By Julia Barton DIGITAL PRODUCER
BIG SKY — The feeling of community is hard to describe but it’s one that was clearly embodied last night as visitors and locals alike packed into Len Hill Park on blankets, chairs and bikes to enjoy one of the first nights of summer through music and celebration.
After a brief stint of rainy afternoon weather, the sky cleared and the 10th in-person Music in the Mountains in Len Hill Park kicked-off on June 23. Hosted annually by the Arts Council of Big Sky, the free summer concert series brings music groups of varying styles and sizes to Big Sky for the community to enjoy.
Since 2017, Music in the Mountains has partnered with the Robin family of Big Sky to host Soul Shine, a celebration of the well-known father, community member and business owner Mark Robin who lost his battle with amyotrophic lateral sclerosis in December of that same year.
“Soul Shine being the first show of the summer is always really special,” Arts Council Executive Director Brian Hurlbut said. “It’s one of my favorite nights of the year just being able to celebrate with the Robin family and getting the whole community together.”
For this year’s installment of Soul Shine and the first Music in the Mountains show of the summer, opener Cole & The Thornes preceded the nationally renowned, Montana-based headliner, Satsang.

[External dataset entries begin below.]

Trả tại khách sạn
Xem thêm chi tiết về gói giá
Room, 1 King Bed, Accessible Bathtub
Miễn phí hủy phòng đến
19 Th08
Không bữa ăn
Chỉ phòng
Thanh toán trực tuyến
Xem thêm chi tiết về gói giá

Both bands sang original music about soul searching, positivity and love, matching the sentiment of Soul Shine.
Cole Thorne, lead singer and ukuleleist of Bozeman’s Cole & The Thornes, said Len Hill Park is one of the best local venues to perform at, especially for Soul Shine.
“That’s kind of my little saying,” Thorne said in an interview with EBS. “It’s all about the soulshine searching.”

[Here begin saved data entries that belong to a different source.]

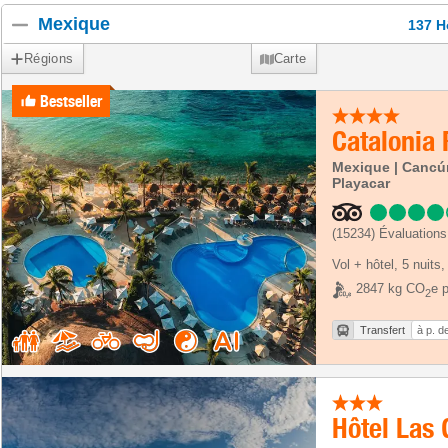
Mexique
137 H
Régions
Carte
Bestseller
Catalonia 
Mexique | Cancún
Playacar
(15234)
Évaluations
Vol + hôtel
,
5 nuits
,
2847 kg CO
e p
2
Transfert
à p. d
Hôtel Las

After a slow start to summer this year, the crowd eagerly filled in Len Hill Park, dancing, eating and conversing to the Thornes’ groovy tunes, summer sun filling the space between people.
Prior to Satsang’s performance, Mark’s wife, Jackie Robin, took the stage with her three sons and Janie Bertelson, whose husband Eric Bertelson passed away from ALS earlier this year. The two women explained the severity of the disease, expressing love for the Big Sky community in supporting them through the loss of their husbands.
“There was no time for anything except for the Big Sky community to rally around us,” Jackie said to the crowd, reflecting on Mark’s 2016 diagnosis. As Jackie spoke, the crowd gathered close to the stage, many in turquoise Soul Shine t-shirts, hugging each other—smiling, crying or both—in remembrance of Mark and Eric.
Eric lived an active, outdoors life up until his diagnosis with ALS in 2019, Janie told the crowd, and her family felt lost following his diagnosis. “That is when Jackie Robin, her three boys and beloved members of the Big Sky community entered our lives and provided a guiding light forward,” she remarked.
Soul Shine supports Team Gleason, a nonprofit organization with a mission to help those diagnosed with ALS to continue living full lives. Team Gleason supported the Robins through Mark’s illness and was there for the Bertelsons as well. Both women voiced their appreciation for the organization’s help with their families, inviting willing community members to donate to the cause.
Jackie concluded her message by welcoming Satsang to the stage.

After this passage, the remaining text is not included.